The larval stage of the porcine tapeworm Taenia solium is responsible for the parasitic infection known as cysticercosis. Cysticercosis affecting the Central Nervous System (CNS), including the brain parenchyma, meninges, ventricles, basilar cisterns, sulci, gyri, spine, and retina, is referred to as Neurocysticercosis (NCC). Ingestion of the eggs released by a tapeworm carrier cause infections in humans.
Its significant clinical variability is one of NCC's most difficult characteristics. The number, size, stage, and location of the cysticerci as well as the host's immunological response all play a role in the signs and symptoms of this parasitic disease. Headaches, seizures, hydrocephalus, meningitis, dementia, and other symptoms of space-occupying lesions are among the symptoms. Cysticerci, on the other hand, frequently result in asymptomatic infection and last for many years.
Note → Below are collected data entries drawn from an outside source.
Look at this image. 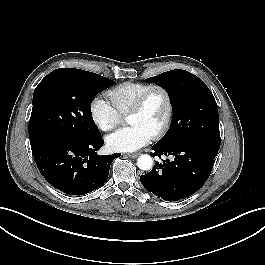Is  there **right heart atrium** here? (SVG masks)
<instances>
[{"label":"right heart atrium","instance_id":"obj_1","mask_svg":"<svg viewBox=\"0 0 265 265\" xmlns=\"http://www.w3.org/2000/svg\"><path fill=\"white\" fill-rule=\"evenodd\" d=\"M89 112L93 123L102 131H110L121 122V114L102 97H95L90 103Z\"/></svg>","mask_w":265,"mask_h":265}]
</instances>
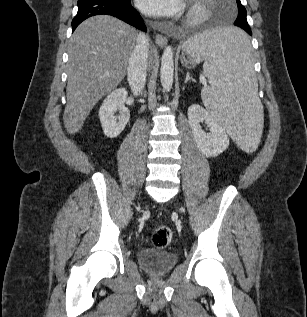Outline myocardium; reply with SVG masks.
<instances>
[{
  "mask_svg": "<svg viewBox=\"0 0 307 317\" xmlns=\"http://www.w3.org/2000/svg\"><path fill=\"white\" fill-rule=\"evenodd\" d=\"M209 15V9L202 0H195L187 13L186 22L189 24H198L203 22Z\"/></svg>",
  "mask_w": 307,
  "mask_h": 317,
  "instance_id": "f54148a6",
  "label": "myocardium"
}]
</instances>
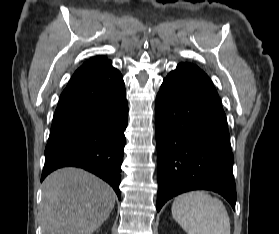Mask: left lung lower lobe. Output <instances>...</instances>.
<instances>
[{"label":"left lung lower lobe","instance_id":"obj_1","mask_svg":"<svg viewBox=\"0 0 279 234\" xmlns=\"http://www.w3.org/2000/svg\"><path fill=\"white\" fill-rule=\"evenodd\" d=\"M157 211L170 198L207 189L235 210L233 154L226 115L210 78L180 63L164 79L155 104Z\"/></svg>","mask_w":279,"mask_h":234}]
</instances>
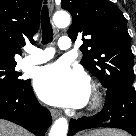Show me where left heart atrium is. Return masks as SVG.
<instances>
[{"mask_svg": "<svg viewBox=\"0 0 136 136\" xmlns=\"http://www.w3.org/2000/svg\"><path fill=\"white\" fill-rule=\"evenodd\" d=\"M34 88L43 101L63 107H81L90 95L86 75L62 62L40 68L34 78Z\"/></svg>", "mask_w": 136, "mask_h": 136, "instance_id": "obj_1", "label": "left heart atrium"}]
</instances>
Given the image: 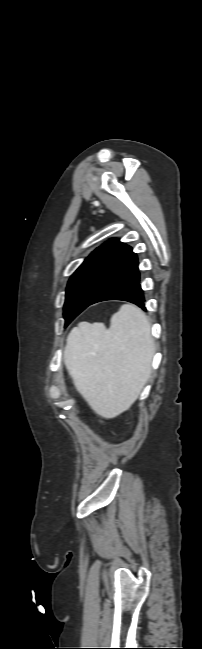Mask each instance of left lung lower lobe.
<instances>
[{
	"instance_id": "0a47b994",
	"label": "left lung lower lobe",
	"mask_w": 202,
	"mask_h": 649,
	"mask_svg": "<svg viewBox=\"0 0 202 649\" xmlns=\"http://www.w3.org/2000/svg\"><path fill=\"white\" fill-rule=\"evenodd\" d=\"M137 255L131 250L123 263L107 280L88 306L106 300H124L136 304L144 311L145 297L140 285Z\"/></svg>"
}]
</instances>
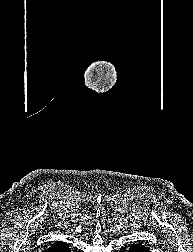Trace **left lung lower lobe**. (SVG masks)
Returning a JSON list of instances; mask_svg holds the SVG:
<instances>
[{"label":"left lung lower lobe","instance_id":"obj_1","mask_svg":"<svg viewBox=\"0 0 193 252\" xmlns=\"http://www.w3.org/2000/svg\"><path fill=\"white\" fill-rule=\"evenodd\" d=\"M128 252H150L148 248L141 244H134Z\"/></svg>","mask_w":193,"mask_h":252}]
</instances>
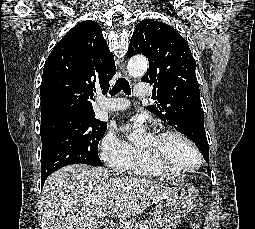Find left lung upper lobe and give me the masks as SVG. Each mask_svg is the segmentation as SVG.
Instances as JSON below:
<instances>
[{
    "instance_id": "5c2ea615",
    "label": "left lung upper lobe",
    "mask_w": 255,
    "mask_h": 229,
    "mask_svg": "<svg viewBox=\"0 0 255 229\" xmlns=\"http://www.w3.org/2000/svg\"><path fill=\"white\" fill-rule=\"evenodd\" d=\"M143 54L149 69L142 82L154 84L156 105L147 110L187 135L204 159L209 158L205 130L199 129L196 113L203 112L196 78V61L186 40L171 26L153 19L141 21L130 40L127 57Z\"/></svg>"
}]
</instances>
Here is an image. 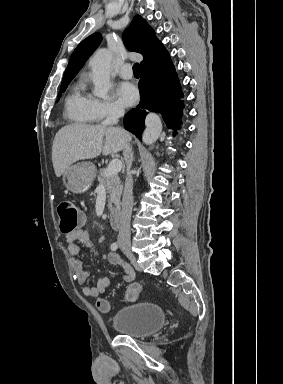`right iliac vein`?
Segmentation results:
<instances>
[{
  "label": "right iliac vein",
  "mask_w": 283,
  "mask_h": 384,
  "mask_svg": "<svg viewBox=\"0 0 283 384\" xmlns=\"http://www.w3.org/2000/svg\"><path fill=\"white\" fill-rule=\"evenodd\" d=\"M123 253L130 259V261L137 267L136 257L129 247H122Z\"/></svg>",
  "instance_id": "obj_1"
}]
</instances>
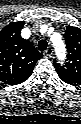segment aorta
<instances>
[{
  "instance_id": "1",
  "label": "aorta",
  "mask_w": 81,
  "mask_h": 124,
  "mask_svg": "<svg viewBox=\"0 0 81 124\" xmlns=\"http://www.w3.org/2000/svg\"><path fill=\"white\" fill-rule=\"evenodd\" d=\"M51 41L53 43L56 55L59 58V60H64L66 48H65V44H64L63 40H61L60 35H58V34L53 35L51 38Z\"/></svg>"
}]
</instances>
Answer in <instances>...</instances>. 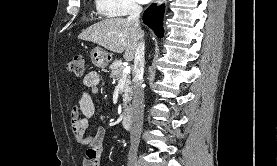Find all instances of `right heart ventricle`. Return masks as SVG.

The most common parasite neurological illness in the world and the main contributor to acquired epilepsy is NCC. The total number of NCC patients, including symptomatic and asymptomatic instances, is estimated by the World Health Organization (WHO) to be between 2.56 and 8.30 million as of 2017. Most of Southeast Asia (Laos), part of China, most of non-Muslim sub-Saharan Africa, parts of the Caribbean (especially Haiti), parts of Central and South America (with the exception of Chile, Uruguay, and Argentina), the Indian subcontinent, and many regions of non-Muslim sub-Saharan Africa and parts of Eastern Europe are prone to infections.
For those residing in high-endemicity areas, NCC poses a major health risk. People from non-endemic locations are now more likely to contract this parasite disease due to increased travel and international commercial affairs. The diagnosis of patients brought into endemic nations is frequently delayed, they are expensive to treat, and they can result in secondary local transmission.
Due to increased mobility and travel over the past few decades, NCC has increased in prevalence in Europe. Cysticercosis is still transmitted sporadically in Spain. Additionally, it is the nation that has imported the most instances of cysticercosis into Europe. Because it houses the most migrants from Latin America in Europe, a recent analysis revealed that the NCC burden is significantly larger than earlier projections. Despite recent developments, there are still significant gaps in our understanding of the disease epidemiology in practise. The clinical, radiological, demographic, and laboratory characteristics of NCC patients identified and registered in the Spanish+REDIVI Collaborative Network.
Most cases of NCC included long-term migrants. Depending on where the cysticerci were, there were not many clinical differences. There were no set standards for the therapeutic regimen, and the treatment frequently did not follow the most recent recommendations. It is necessary to improve NCC case management in Spain, including physician awareness and laboratory capacity enhancements.